Practically Random / Discussion / Open Discussion: Japanese paper on xorshift128+

Lorenzo - 2019-10-03

I thought people on the forum might be interested in knowing that recently the Japanese authors of the Mersenne Twister have found that a simple ‘zooming in’ on the xorshift128+ RNG reveals non-random distributions, and have passed a damning judgement on this generator:
Hiroshi Haramoto, Makoto Matsumoto, Again, random numbers fall mainly in the planes: xorshift128+ generators
https://arxiv.org/abs/1908.10020

Hiroshi Haramoto, Makoto Matsumoto, Mutsuo Saito, Pseudo random number generators: attention for a newly proposed generator
https://arxiv.org/abs/1907.03251

BTW, the xorshift128+ generator is employed as the standard RNG in several Javascript engines, including (since about 2016) in the V8 engine used in Google Chrome. Also, according to the generator's author (S Vigna) the xorshift family of generators has been superseeded by the 'xoshiro' and 'xoroshiro' families.

More relevantly to PractRang, the Japanese authors stress that one should not rely on testing suites such as TestU01 to establish the quality of new generators, because the suites are primarily made to reveal faults in already existing PNG. It is too easy to take a mediocre generator which fails TestU01, tweak it a bit and make it pass it, but in so doing deviations from randomness are probably just moved somewhere where the test suite is not looking, but not really eliminated. This is, I think what they are saying. What do you think?

Personally I see little reason for not using a strong, cryptographically secure RNG, such as AES in counter mode (with hardware support), ChaCha8, ISAAC, SPECK etc. These are quite fast, parallelizable don't use that much memory and have been scrutinised much, much more thoroughly than any ‘ordinary’ RNG, whose randomness is only skin-deep.
If in my applications the speed of random number generation is not the bottleneck, why not use a really good one? And if my application uses so very many random numbers that the generator is the bottleneck, why risk to spoil the results by using a generator of dubious quality? What do you think?

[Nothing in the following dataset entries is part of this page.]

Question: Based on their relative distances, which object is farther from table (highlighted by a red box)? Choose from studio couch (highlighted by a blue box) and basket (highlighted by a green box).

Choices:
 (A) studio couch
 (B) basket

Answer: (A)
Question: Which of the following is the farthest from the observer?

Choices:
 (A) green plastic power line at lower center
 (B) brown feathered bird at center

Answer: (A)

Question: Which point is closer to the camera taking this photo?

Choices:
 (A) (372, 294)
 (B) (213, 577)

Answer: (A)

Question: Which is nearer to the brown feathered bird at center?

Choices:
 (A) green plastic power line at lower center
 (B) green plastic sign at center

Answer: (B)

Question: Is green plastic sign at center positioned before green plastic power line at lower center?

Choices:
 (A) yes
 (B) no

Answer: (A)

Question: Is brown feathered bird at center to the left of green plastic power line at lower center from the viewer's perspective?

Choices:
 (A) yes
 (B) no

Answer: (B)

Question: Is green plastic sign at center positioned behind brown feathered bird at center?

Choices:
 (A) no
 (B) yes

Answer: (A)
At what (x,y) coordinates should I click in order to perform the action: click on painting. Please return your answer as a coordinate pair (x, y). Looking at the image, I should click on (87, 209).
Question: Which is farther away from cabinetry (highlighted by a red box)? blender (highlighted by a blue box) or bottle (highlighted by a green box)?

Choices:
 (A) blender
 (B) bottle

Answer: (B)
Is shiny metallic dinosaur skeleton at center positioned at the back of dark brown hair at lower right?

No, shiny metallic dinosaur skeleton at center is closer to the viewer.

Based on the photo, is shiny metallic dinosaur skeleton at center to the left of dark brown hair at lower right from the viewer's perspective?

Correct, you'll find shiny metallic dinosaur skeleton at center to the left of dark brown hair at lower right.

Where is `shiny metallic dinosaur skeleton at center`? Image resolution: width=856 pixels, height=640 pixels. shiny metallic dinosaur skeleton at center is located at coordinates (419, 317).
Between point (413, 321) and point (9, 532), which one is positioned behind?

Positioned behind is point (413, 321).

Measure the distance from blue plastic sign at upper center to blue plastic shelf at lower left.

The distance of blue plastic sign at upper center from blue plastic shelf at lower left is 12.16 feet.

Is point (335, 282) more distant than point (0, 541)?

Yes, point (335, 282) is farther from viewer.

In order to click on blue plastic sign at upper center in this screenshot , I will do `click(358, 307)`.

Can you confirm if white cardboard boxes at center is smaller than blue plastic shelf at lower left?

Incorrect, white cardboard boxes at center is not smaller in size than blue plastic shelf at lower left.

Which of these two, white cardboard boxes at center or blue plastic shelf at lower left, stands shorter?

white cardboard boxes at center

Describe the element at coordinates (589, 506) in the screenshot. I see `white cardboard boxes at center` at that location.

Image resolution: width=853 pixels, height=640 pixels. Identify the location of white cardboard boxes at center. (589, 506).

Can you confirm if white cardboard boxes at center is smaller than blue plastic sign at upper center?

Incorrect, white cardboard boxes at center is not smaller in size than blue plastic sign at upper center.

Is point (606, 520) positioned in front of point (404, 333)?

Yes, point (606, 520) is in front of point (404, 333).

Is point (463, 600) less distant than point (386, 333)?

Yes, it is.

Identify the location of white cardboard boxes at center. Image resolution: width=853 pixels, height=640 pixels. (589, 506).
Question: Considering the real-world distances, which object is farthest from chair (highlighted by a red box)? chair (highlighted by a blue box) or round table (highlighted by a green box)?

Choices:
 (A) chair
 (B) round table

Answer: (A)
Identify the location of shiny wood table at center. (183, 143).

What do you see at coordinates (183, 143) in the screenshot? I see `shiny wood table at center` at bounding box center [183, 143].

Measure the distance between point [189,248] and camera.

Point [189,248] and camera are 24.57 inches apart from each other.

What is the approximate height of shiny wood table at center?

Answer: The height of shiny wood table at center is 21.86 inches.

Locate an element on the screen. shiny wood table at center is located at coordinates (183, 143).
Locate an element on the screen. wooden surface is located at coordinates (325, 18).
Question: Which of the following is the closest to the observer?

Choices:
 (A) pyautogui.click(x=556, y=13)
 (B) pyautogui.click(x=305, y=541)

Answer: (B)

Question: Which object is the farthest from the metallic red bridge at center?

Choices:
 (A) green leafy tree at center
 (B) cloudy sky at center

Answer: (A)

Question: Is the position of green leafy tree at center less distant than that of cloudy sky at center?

If you would like to refer to this comment somewhere else in this project, copy and paste the following link:

- 2019-10-06

I thought people on the forum might be interested in knowing that recently the Japanese authors of the Mersenne Twister have found that a simple ‘zooming in’ on the xorshift128+ RNG reveals non-random distributions, and have passed a damning judgement on this generator:
Hiroshi Haramoto, Makoto Matsumoto, Again, random numbers fall mainly in the planes: xorshift128+ generators

He zoomed in... 22 bits? On a PRNG with 128 bits of state? Yeah, that degree of pattern does seem a bit excessive I guess. Still, that seems like about what you expect from an algorithm like xorshift128+ that's little more than an xorshift. Not that I feel like mt19937 authors have a lot of room to talk on the subject, throwing so much memory at the problem while keeping everything perfectly linear.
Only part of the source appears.